I suppose there’s no good reason for keeping even the keepers that I am setting aside. I probably should chuck them into the Tri-Community Landfill in neighboring Fort Fairfield, along with those that didn’t make the cut. And I might, were it not for the fact that I know damn well that within hours of doing so I’d desperately need something that was in the collection.
Inspirational things such as the joke Fred Boyce of Bangor included in a perceptive letter about state government’s shortcomings, pre-Christmas 1986, for example: Man asks wife what she wants for Christmas. Wife says a divorce sure would be nice. “I hadn’t planned on spending that much this year,” the man replies. “Every man laughs at that joke, but females don’t,” Boyce told me, and I have no reason to believe otherwise.
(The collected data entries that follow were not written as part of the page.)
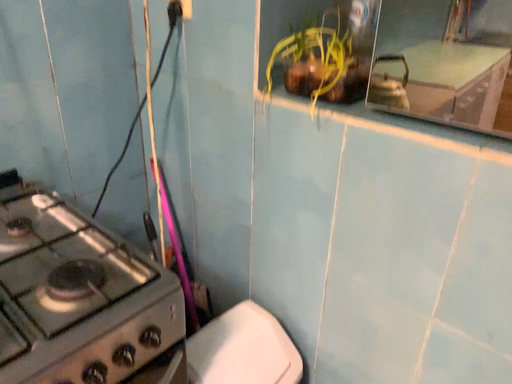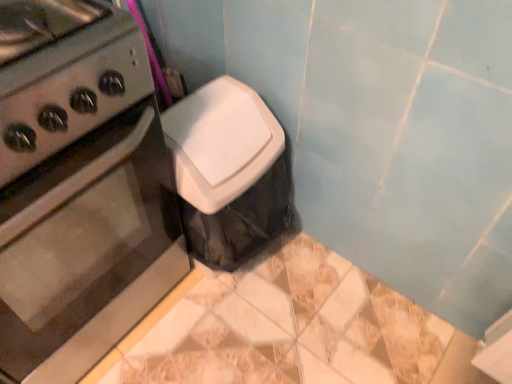 Question: Which way did the camera rotate in the video?

Choices:
 (A) rotated upward
 (B) rotated downward

Answer: (B) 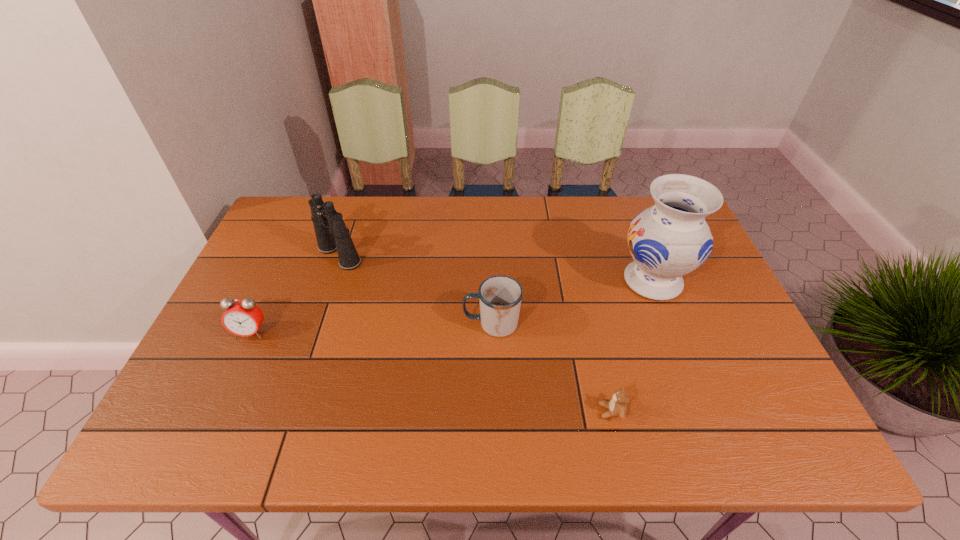 This screenshot has width=960, height=540. I want to click on vacant space in between the vase and the second object from left to right, so click(496, 268).

This screenshot has height=540, width=960. I want to click on free space that is in between the mug and the fourth shortest object, so click(x=416, y=289).

Find the location of a particular element. The height and width of the screenshot is (540, 960). vacant area between the teddy bear and the tallest object is located at coordinates (632, 346).

The image size is (960, 540). I want to click on free space between the second object from left to right and the third object from right to left, so click(416, 289).

You are a GUI agent. You are given a task and a screenshot of the screen. Output one action in this format:
    pyautogui.click(x=<x>, y=<y>)
    Task: Click on the vacant space that is in between the rightmost object and the teddy bear
    This screenshot has width=960, height=540.
    Given the screenshot: What is the action you would take?
    pyautogui.click(x=632, y=346)

Locate which object ranks fourth in proximity to the fourth object from right to left. Please provide its 2D coordinates. Your answer should be formatted as a tuple, i.e. [(x, y)], where the tuple contains the x and y coordinates of a point satisfying the conditions above.

[(670, 239)]

Image resolution: width=960 pixels, height=540 pixels. I want to click on object identified as the fourth closest to the mug, so click(243, 318).

Find the location of a particular element. free space that satisfies the following two spatial constraints: 1. on the handle side of the third object from right to left; 2. on the front-facing side of the leftmost object is located at coordinates (492, 332).

At what (x,y) coordinates should I click in order to perform the action: click on vacant region that satisfies the following two spatial constraints: 1. on the front side of the fourth shortest object; 2. on the right side of the tallest object. Please return your answer as a coordinate pair (x, y). The width and height of the screenshot is (960, 540). Looking at the image, I should click on (331, 281).

Where is `vacant space that satisfies the following two spatial constraints: 1. on the handle side of the mug; 2. on the front-facing side of the alarm clock`? The height and width of the screenshot is (540, 960). vacant space that satisfies the following two spatial constraints: 1. on the handle side of the mug; 2. on the front-facing side of the alarm clock is located at coordinates (492, 332). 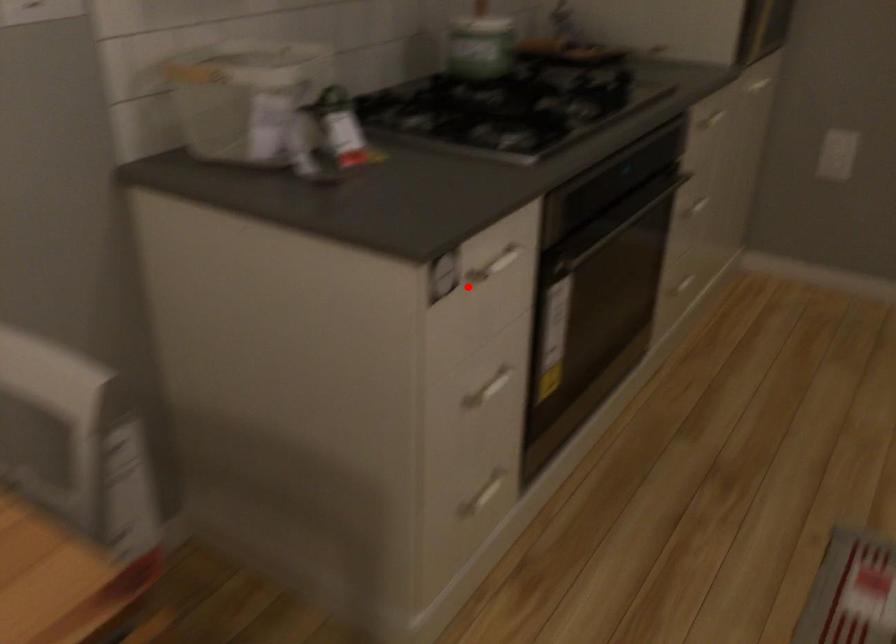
From the box marked “1985” came a letter from Mark Armstrong of Greenville, suggesting how one might save money playing the Maine State Lottery. (Do not buy any lottery tickets. Take an old brown paper bag. Scrawl a few sets of six numbers on it, then wait patiently for the Saturday night lottery drawing. Your chances of winning will be roughly the same as if you had bought tickets).
Armstrong invited me to supper if I were ever up his way. “Call us first, so we’ll know not to pull the shades and lock the door when you drive in the yard,” he advised. “We live in the tar paper shack with the satellite dish out back.”
That same year Merle Hetley of Bangor wondered how any kind of repair work undertaken before the invention of the transistor radio could have gotten done. “Quite a few of my neighbors have been getting new siding, new shingles, etc. on their houses lately. Not one member of the work crews is able to drive a single nail without a radio blasting loud enough to chip the china,” he wrote.
He had presumed that such incredible noise was necessary for the job, maybe serving to soften the shingles, or to shrink the plastic siding to fit. “But an architect has assured me that that is not the case. I am sure that home improvements were accomplished in the days B.T. (Before transistors). Whatever did they do? Whistle while they worked?”
In 1986, I got my comeuppance from a Bangor encyclopedia saleslady, whose profession I had slighted. “There is an old saying, ‘The ignorant can’t insult you, and the intelligent won’t,'” she wrote. “So maybe I shouldn’t feel insulted.” Touche, my lady. I think.
The late curmudgeon Frank Penrose Hopkins from up Fort Kent way wrote great letters – acerbic, terse and to the point. “I’m sure you are aware of how silly you people [at the BDN] seem to County people when you refer to Bangor as being in ‘northern Maine,”‘ he wrote 20 years ago. “We know here that the Boston line now extends to Bangor on our south. One reason I live here with my family is for the security of that blessed 200 miles of buffer zone between us nice folks and you yahoos.”
As I hack away at my pile of letters, former yahoo turned nice folk by virtue of being back on the correct side of the Hopkins buffer zone again, I realize I have yet to meet the e-mail that can bring to its recipient the joy of a well-crafted letter, written on paper, preservable for the ages.